Buradasınız
Perfetti İşçisiyle Söyleşi

UİD-DER: Kaç yıldır Perfetti’de çalışıyordunuz?
Direnişçi İşçi: 3 yıldır bu fabrikada çalışıyordum. Perfetti’de yaklaşık 1200 işçi çalışıyor. Daha önce de Beko fabrikasında sendikalı olarak çalışmıştım.
UİD-DER: Perfetti’de sendikalaşma sürecine nasıl başladınız?

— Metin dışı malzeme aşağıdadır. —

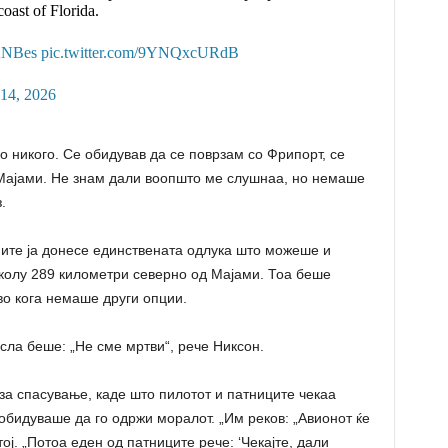
coast of Florida.
tKNBes
pic.twitter.com/9YNQxcURdB
14, 2026
о никого. Се обидував да се поврзам со Фрипорт, се
 Мајами. Не знам дали воопшто ме слушнаа, но немаше
.
мите ја донесе единствената одлука што можеше и
колу 289 километри северно од Мајами. Тоа беше
о кога немаше други опции.
сла беше: „Не сме мртви“, рече Никсон.
за спасување, каде што пилотот и патниците чекаа
 обидуваше да го одржи моралот. „Им реков: „Авионот ќе
тој. „Потоа еден од патниците рече: ‘Чекајте, дали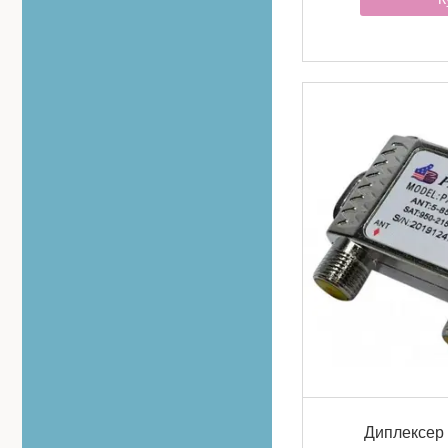
Диплексер 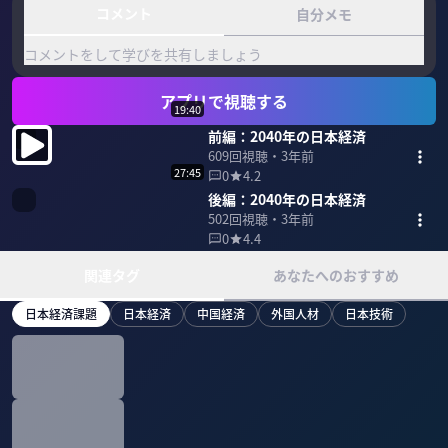
コメント
自分メモ
コメントをして学びを共有しましょう
アプリで視聴する
19:40
前編：2040年の日本経済
609
回視聴・
3年前
27:45
0
4.2
後編：2040年の日本経済
502
回視聴・
3年前
0
4.4
関連タグ
あなたへのおすすめ
日本経済課題
日本経済
中国経済
外国人材
日本技術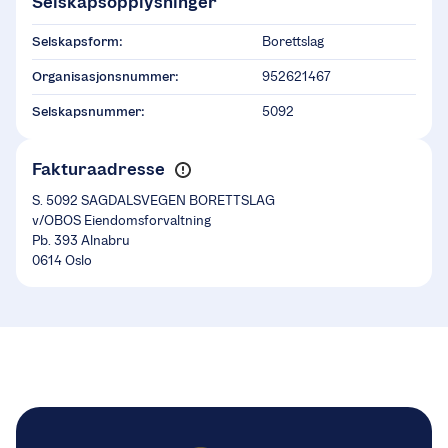
Selskapsopplysninger
Selskapsform:
Borettslag
Organisasjonsnummer:
952621467
Selskapsnummer:
5092
Fakturaadresse
S. 5092 SAGDALSVEGEN BORETTSLAG
v/OBOS Eiendomsforvaltning
Pb. 393 Alnabru
0614 Oslo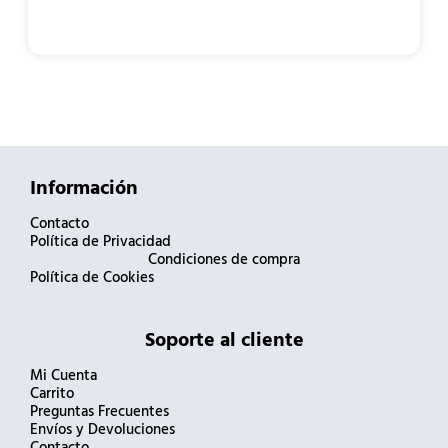
Información
Contacto
Política de Privacidad
Condiciones de compra
Política de Cookies
Soporte al cliente
Mi Cuenta
Carrito
Preguntas Frecuentes
Envíos y Devoluciones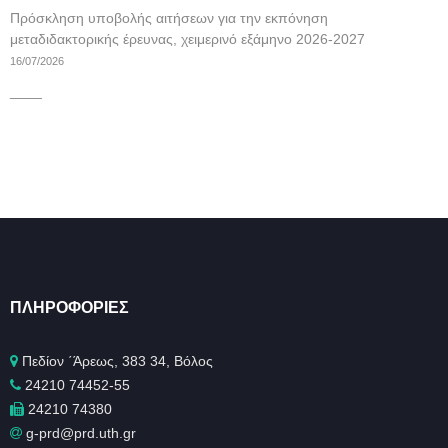
Πρόσκληση υποβολής αιτήσεων για την εκπόνηση
μεταδιδακτορικής έρευνας, χειμερινό εξάμηνο 2026-2027
16/07/2026
____
ΠΛΗΡΟΦΟΡΊΕΣ
Πεδίον ΄Άρεως, 383 34, Βόλος
24210 74452-55
24210 74380
g-prd@prd.uth.gr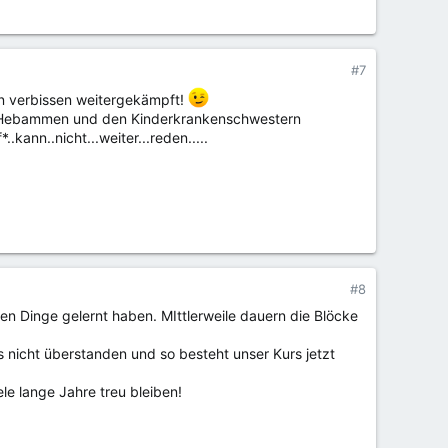
#7
en verbissen weitergekämpft!
 den Hebammen und den Kinderkrankenschwestern
.kann..nicht...weiter...reden.....
#8
ten Dinge gelernt haben. MIttlerweile dauern die Blöcke
s nicht überstanden und so besteht unser Kurs jetzt
ele lange Jahre treu bleiben!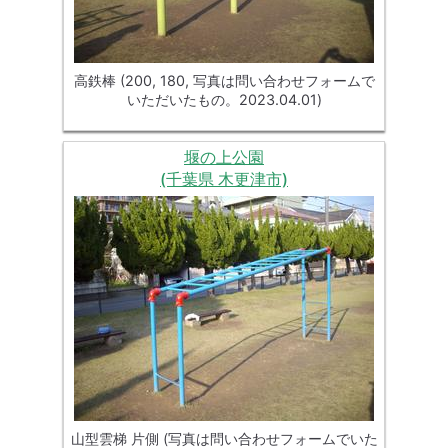
高鉄棒 (200, 180, 写真は問い合わせフォームで
いただいたもの。2023.04.01)
堰の上公園
(千葉県 木更津市)
山型雲梯 片側 (写真は問い合わせフォームでいた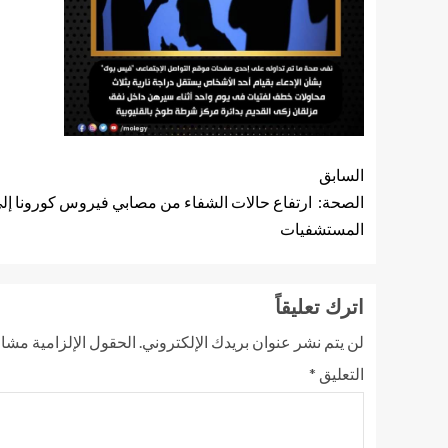
السابق
المستشفيات
اترك تعليقاً
لن يتم نشر عنوان بريدك الإلكتروني.
الحقول الإلزامية مشار 
التعليق
*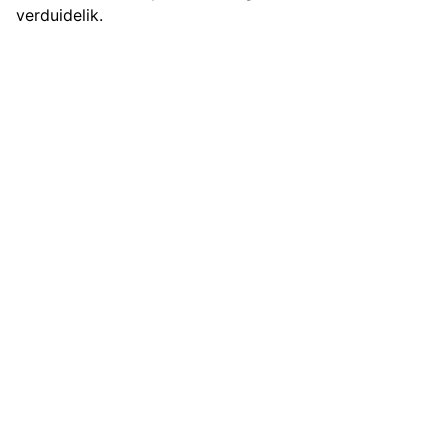
verduidelik.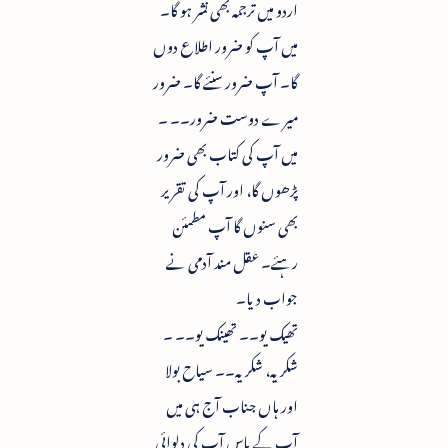
اردو میں ترجمہ بھی نشر ہو گا۔
میں آپ کو ضرور اطلاع دوں
گا۔ آپ ضرور سنئے گا۔ ضرور
میرے دوست ضرور۔۔ ۔
میں آپ کی کتاب بھی ضرور
پڑھوں گا، اور آپ کی تقریر
بھی سنوں گا آپ مطمئن
رہئے۔ عقل مند آدمی نے
جواب دیا۔
تھیک یو۔۔ تھینک یو۔۔ ۔
شکریہ، شکریہ۔۔ سیاح بولا
اور ہاں جناب آج ہی میں
آپ کے پاس آپ کی دلوائی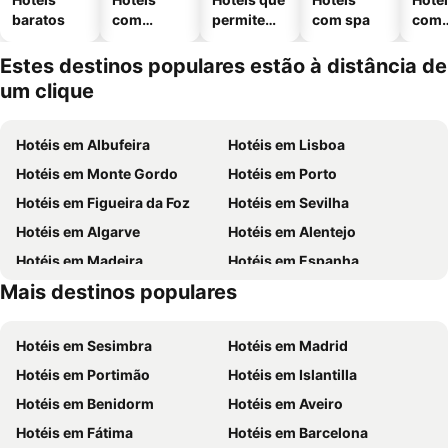
baratos
com
permitem
com spa
com
piscinas
animais
esta
ment
Estes destinos populares estão à distância de
um clique
Hotéis em Albufeira
Hotéis em Lisboa
Hotéis em Monte Gordo
Hotéis em Porto
Hotéis em Figueira da Foz
Hotéis em Sevilha
Hotéis em Algarve
Hotéis em Alentejo
Hotéis em Madeira
Hotéis em Espanha
Mais destinos populares
Hotéis em Centro de Portugal
Hotéis em Sul de Espanha
Hotéis em Sesimbra
Hotéis em Madrid
Hotéis em Portimão
Hotéis em Islantilla
Hotéis em Benidorm
Hotéis em Aveiro
Hotéis em Fátima
Hotéis em Barcelona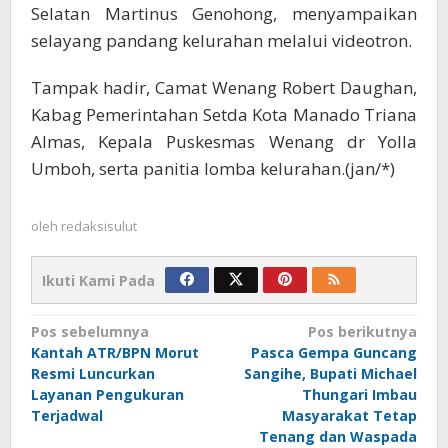
Selatan Martinus Genohong, menyampaikan
selayang pandang kelurahan melalui videotron.
Tampak hadir, Camat Wenang Robert Daughan,
Kabag Pemerintahan Setda Kota Manado Triana
Almas, Kepala Puskesmas Wenang dr Yolla
Umboh, serta panitia lomba kelurahan.(jan/*)
oleh
redaksisulut
Ikuti Kami Pada
Navigasi
Pos sebelumnya
Pos berikutnya
Kantah ATR/BPN Morut
Pasca Gempa Guncang
pos
Resmi Luncurkan
Sangihe, Bupati Michael
Layanan Pengukuran
Thungari Imbau
Terjadwal
Masyarakat Tetap
Tenang dan Waspada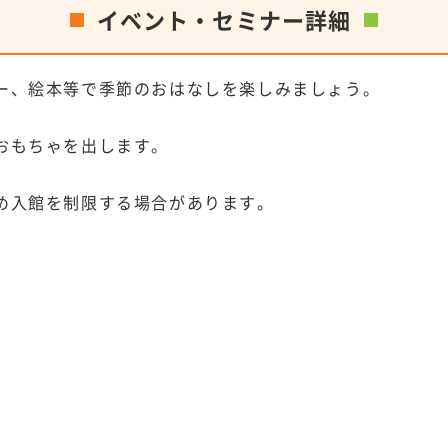
イベント・セミナー詳細
ー、絵本等で季節のおはなしを楽しみましょう。
おもちゃを出します。
め入館を制限する場合があります。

Direnişçi İşçi: Bundan 5 ay öncesine kadar bu fabrikada sendikanın s’sini bile konuşamazdık. Çünkü buradaki işçi arkadaşlar 1996 yılında yine buna benzer bir sendikal süreç geçirmişler. O yıl arkadaşlarımız patronun bitmez tükenmez baskısına karşı çok önemli bir direniş sergilemişler. Hatta yer yer jandarmalarla bile çatışmış arkadaşlarımız. Ve bunca olaydan sonra patron süreci baltalamayı başarmış. Arkadaşlarımız o dönemde bunun bedelini ağır ödemişler. Ayrıca şu an bile Perfetti patronunun İtalyan mafyalarıyla bağı olduğu söylentisi de biz işçileri korkutuyordu. O nedenle sendika deyince herkes çok korkuyordu. Ben daha önceki işyerimden sendikanın ne demek olduğunu biliyordum. Bunun için Perfettide’de sendika olmasını istiyordum. Ama bu işin de bir tek benimle olamayacağının bilincindeydim. Önce fabrikada benim gibi daha önce sendikalı fabrikada çalışmış, hatta direniş deneyimi olan 3 arkadaş daha buldum. Artık 4 kişi olmuştuk. Daha sonra sendika meselesini fabrikada yoğun bir şekilde dillendirmeye başladık. Bunun sonucunda da toplam 100 kişiyle sendikalaşma kararı aldık. Biz kararı aldıktan sonra Beko fabrikasında çalışan temsilci arkadaşımı aradım ve kararımızı ona anlattım. Sağ olsun arkadaşım da bizi Tek Gıda-İş sendikasına yönlendirdi. Ve bizim için artık sendikalaşma resmen başlamış oldu.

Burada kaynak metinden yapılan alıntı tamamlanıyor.